== Dataset ==

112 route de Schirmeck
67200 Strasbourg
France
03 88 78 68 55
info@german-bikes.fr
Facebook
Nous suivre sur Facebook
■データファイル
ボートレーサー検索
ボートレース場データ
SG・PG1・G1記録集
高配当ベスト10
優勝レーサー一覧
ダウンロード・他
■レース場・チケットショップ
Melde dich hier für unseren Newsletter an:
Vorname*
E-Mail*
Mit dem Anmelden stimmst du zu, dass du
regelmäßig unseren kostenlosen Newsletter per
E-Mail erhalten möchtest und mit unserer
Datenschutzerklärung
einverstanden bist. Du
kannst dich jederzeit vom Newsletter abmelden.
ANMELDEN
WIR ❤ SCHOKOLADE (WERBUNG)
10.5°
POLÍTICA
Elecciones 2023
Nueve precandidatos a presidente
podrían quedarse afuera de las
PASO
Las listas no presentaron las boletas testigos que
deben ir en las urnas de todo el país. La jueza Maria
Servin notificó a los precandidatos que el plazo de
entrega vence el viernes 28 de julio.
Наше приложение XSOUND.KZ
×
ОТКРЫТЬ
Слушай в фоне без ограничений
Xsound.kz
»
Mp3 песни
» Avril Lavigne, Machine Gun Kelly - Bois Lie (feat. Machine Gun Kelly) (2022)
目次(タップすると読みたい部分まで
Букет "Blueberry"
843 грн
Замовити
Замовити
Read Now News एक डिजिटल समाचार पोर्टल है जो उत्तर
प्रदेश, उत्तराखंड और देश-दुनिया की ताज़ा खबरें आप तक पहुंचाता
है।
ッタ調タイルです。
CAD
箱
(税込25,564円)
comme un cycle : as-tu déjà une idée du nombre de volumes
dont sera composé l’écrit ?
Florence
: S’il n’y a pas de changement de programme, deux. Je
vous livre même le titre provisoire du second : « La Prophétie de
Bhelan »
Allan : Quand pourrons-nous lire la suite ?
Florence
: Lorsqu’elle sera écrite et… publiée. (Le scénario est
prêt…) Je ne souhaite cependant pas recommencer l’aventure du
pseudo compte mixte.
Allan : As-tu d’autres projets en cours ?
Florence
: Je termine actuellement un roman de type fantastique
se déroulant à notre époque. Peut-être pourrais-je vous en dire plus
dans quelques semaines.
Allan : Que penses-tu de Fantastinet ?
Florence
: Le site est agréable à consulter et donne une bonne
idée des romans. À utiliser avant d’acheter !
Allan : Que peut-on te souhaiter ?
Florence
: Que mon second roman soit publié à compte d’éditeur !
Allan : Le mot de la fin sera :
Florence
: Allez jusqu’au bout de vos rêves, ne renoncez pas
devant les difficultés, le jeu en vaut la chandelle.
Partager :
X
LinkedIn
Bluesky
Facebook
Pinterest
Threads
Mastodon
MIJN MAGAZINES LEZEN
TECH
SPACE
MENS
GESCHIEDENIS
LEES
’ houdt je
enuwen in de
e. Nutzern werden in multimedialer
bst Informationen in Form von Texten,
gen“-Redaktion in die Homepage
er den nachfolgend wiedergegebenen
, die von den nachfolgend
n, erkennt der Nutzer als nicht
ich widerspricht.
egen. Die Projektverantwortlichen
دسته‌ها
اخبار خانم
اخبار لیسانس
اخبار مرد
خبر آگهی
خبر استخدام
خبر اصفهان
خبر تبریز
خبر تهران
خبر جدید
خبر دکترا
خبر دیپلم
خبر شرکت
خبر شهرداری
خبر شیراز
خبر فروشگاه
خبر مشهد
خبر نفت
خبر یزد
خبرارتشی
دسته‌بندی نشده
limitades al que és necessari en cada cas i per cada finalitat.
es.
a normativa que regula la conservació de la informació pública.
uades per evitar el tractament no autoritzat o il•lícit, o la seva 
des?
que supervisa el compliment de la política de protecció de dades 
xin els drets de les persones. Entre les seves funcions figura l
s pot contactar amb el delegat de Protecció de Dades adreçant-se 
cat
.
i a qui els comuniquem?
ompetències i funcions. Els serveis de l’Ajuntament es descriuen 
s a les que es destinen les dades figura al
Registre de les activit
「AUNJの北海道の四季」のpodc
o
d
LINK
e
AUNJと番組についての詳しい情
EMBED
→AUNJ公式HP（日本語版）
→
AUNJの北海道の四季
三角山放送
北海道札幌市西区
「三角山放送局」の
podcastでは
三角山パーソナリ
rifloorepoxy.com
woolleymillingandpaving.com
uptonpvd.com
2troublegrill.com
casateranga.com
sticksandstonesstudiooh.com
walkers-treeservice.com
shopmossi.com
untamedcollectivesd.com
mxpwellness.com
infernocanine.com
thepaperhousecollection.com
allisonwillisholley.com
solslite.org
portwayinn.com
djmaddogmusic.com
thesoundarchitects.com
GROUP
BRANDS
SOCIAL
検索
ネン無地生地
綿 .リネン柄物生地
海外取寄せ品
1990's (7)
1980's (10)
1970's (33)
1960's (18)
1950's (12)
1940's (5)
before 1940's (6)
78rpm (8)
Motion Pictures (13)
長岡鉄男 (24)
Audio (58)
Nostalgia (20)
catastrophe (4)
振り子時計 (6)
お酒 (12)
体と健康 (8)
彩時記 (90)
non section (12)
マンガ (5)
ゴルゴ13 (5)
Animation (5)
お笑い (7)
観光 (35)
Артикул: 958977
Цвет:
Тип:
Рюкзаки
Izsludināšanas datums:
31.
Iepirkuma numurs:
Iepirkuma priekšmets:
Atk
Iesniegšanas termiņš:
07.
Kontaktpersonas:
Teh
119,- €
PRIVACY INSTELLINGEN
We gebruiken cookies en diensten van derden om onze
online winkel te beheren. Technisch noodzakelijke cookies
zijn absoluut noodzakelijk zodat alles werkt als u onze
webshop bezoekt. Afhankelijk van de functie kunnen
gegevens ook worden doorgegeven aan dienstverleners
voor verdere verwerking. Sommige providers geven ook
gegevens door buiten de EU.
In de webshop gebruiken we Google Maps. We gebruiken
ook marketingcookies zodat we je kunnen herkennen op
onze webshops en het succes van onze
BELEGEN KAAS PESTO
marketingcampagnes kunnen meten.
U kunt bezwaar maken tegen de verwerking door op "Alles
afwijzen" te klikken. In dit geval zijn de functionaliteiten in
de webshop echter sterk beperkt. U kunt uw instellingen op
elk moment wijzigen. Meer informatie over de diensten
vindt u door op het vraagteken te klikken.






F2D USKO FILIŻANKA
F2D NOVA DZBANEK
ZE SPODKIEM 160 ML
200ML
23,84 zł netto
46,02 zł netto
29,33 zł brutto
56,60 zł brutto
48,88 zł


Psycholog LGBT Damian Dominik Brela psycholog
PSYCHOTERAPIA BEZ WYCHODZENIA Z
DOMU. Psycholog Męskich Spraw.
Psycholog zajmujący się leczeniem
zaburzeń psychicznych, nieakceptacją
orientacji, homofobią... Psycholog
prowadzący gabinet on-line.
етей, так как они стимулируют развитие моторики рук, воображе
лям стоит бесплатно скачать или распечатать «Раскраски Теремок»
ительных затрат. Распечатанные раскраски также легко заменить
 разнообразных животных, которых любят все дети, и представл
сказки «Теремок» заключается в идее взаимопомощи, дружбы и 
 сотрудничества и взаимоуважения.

===

Count, in the data above, the lines that hold "Newsletter". Return only that count.

Task response: 3